BlueAIS Class B, standalone with room to grow
One of the very first Class B AIS transponder prototypes — the Shine Micro RadarPlus — was a standalone design, and it seemed to make a lot of sense (though for some reason it never came to market). It’s a little surprising then that EMA’s new BlueAIS is the first truly available standalone Class B, to my knowledge. Everything is in that 8-inch square waterproof box, and its single cable — which carries power, RS232 and 422 data feeds, and even “silent mode” switching to a little breakout box (with LED indicators) below — can be had in lengths up to 300 feet. The configuration purportedly performs very well and, because EMA already has a lot of experience with similar standalone marine communications designs, there are numerous mounting options now and interesting possibilities to come…
If you poke around the EMA BlueTraker site, you’ll see that they’ve been building various vessel monitoring and tracking systems for some time, and they all use a similar standalone design. Hence there are mounts for towers, masts, rails, and cabin tops. I’d also guess that they have the waterproofing and cabling well figured out. And the illustration below suggests how well a small AIS antenna can perform when the coax cable and splitter are eliminated (though the signal losses may be somewhat exaggerated?).
EMA’s Business Development Manager, Chris Eckersley, recently told me that BlueAIS will hopefully get FCC approval soon, and it should sell for about $900
here in the U.S. (and he is looking for distributors). He also said that EMA is working on a low cost, completely self-contained vessel security system that has mesh broadcasting abilities, and that the BlueTraker
LRIT — which uses an Iridium SBD modem — is the only one approved
for use in high latitudes. In fact, he noted that the miniaturization of those modems and of Class B AIS transponders (2nd gen SRT photos coming soon) mean that future models of the BlueAIS will have some novel capabilities. Combine that tease with what’s happening in the sat phone world and there’s little doubt that things are going to get interesting.

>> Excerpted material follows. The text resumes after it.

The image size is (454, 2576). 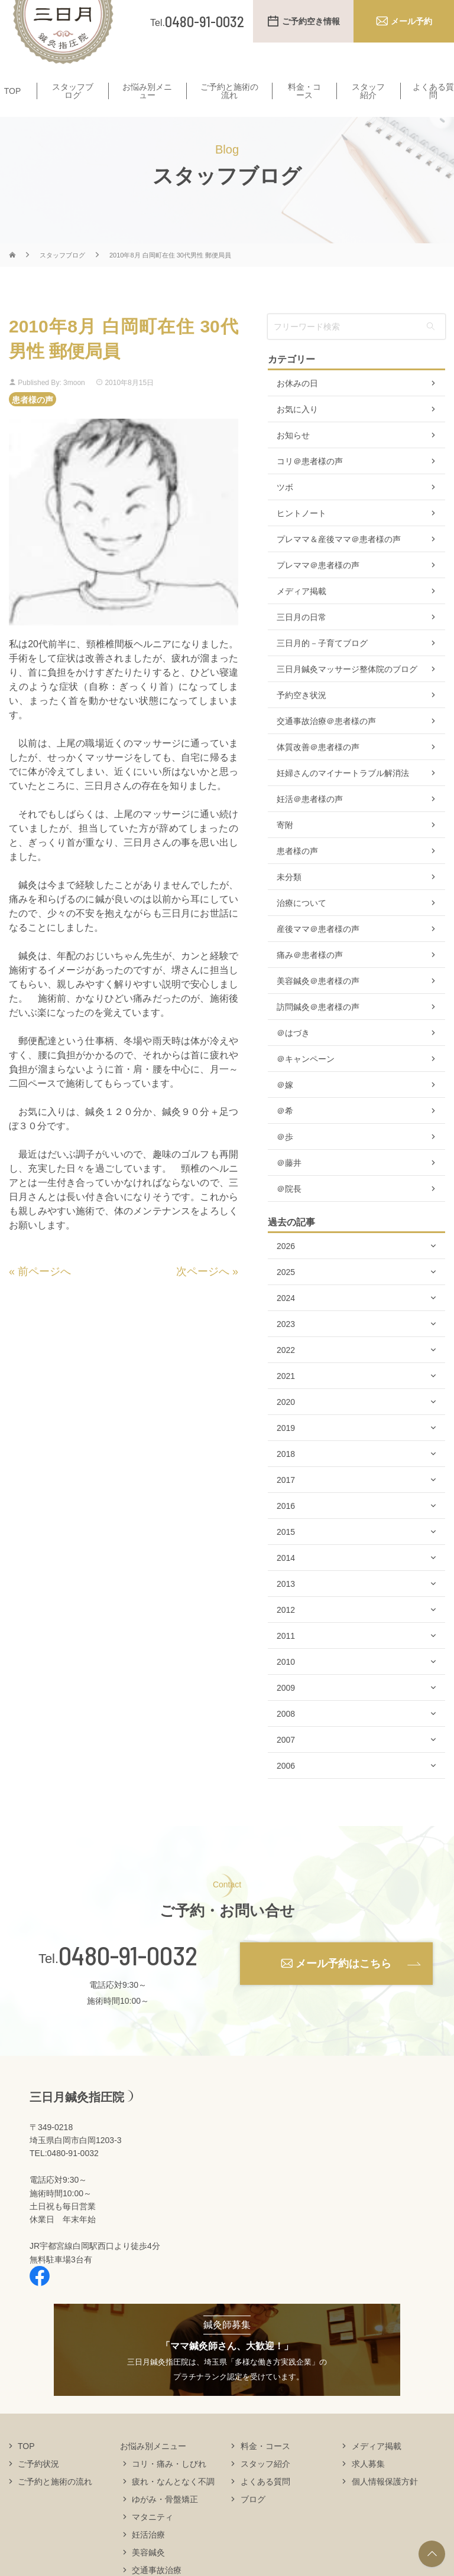 What do you see at coordinates (32, 422) in the screenshot?
I see `患者様の声` at bounding box center [32, 422].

Looks great. Sure would like to see an AIS B transponder support WiFi in addition to RS-232/USB. More specifically the ability to create an AdHoc network (like the Digi Connect WI-Sp does). This would allow devices like iPhone and iPad to connect without need for a Mac/PC aboard.
+1 for GPSNavX’s comment!
I’d also love to see a Class A non-SOLAS
done the same way. there’s really no reason
it would be “hard”.
Ben, the signal losses are in my opinion not exaggerated at all. EMA considers using a 6dBi antenna, which normally is a whip of about 3m lenghts. If you use a standard masttop sailboat antenna instead (like the Metz Manta6) it has no gain at all. If you look at the COMAR Splitter AST200, it has a loss of 4dB in receive direction and 0,8dB in transmit direction. This is quite a lot.
I am running a COMAR SLR200N networked AIS receiver here on my balkony and the Class B Transponders of the two yachts I have access to are hard to detect. This might be mostly related to the 2W transmit power compared to 12W in Class A devices. Especially the yacht with the splitter has a weak signal. Interestingly they themselves can see ships up to 20nm.
Forget AIS, how about offering a VHF radio this way.
– Eliminate the signal loss from 80 feet of cable.
– No thick antenna wire to snake thru the mast.
$900? Seriously? Cmon manufactures, get these prices down *SIGH* … $500 is the price-point to beat for Class-B AIS transponders (and the only reason it’s even that high, is because that’s what the market will bear right now).
How does the unit interface to other units? USB? NMEA2000?
Stein, the data standard for AIS is NMEA 0183, which uses RS232 and/or RS422 serial electrical interfaces (they are very similar). The BlueAIS has both interfaces, which is typical of most every AIS receiver and transponder, and means you can hook one to both an MFD and a PC simultaneously. You will need a serial-to-USB converter if your PC doesn’t have a regular serial port.
Some AIS units have a USB converter built in, and some have an added NMEA 2000 interface, but the BlueAIS has neither.